**ABOUT THIS TASK:** Among the entries that follow, how many lines contain the word "vinhos"? Give the number alone.

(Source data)
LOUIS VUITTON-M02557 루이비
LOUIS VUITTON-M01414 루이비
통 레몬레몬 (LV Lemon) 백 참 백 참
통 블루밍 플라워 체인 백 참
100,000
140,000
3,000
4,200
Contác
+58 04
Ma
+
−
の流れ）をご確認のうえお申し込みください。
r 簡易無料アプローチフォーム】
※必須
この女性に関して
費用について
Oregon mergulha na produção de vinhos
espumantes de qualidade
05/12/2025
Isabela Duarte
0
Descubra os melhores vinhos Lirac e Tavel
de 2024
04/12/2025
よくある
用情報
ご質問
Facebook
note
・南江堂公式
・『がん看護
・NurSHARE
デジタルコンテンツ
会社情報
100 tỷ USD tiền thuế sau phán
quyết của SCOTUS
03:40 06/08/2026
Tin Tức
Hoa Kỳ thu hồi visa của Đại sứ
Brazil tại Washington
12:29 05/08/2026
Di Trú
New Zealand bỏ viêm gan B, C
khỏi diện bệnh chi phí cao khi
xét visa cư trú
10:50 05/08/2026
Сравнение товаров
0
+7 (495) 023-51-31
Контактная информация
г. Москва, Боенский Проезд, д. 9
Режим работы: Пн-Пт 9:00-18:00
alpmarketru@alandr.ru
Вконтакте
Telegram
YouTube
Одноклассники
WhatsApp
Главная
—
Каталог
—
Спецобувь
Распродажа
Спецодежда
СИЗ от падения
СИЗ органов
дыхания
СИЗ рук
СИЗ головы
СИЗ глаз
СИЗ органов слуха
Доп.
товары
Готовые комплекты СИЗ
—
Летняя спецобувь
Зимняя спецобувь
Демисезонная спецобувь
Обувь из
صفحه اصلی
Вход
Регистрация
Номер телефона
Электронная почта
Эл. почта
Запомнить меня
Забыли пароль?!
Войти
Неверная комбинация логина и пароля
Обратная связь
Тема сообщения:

**ANSWER BOX:** 2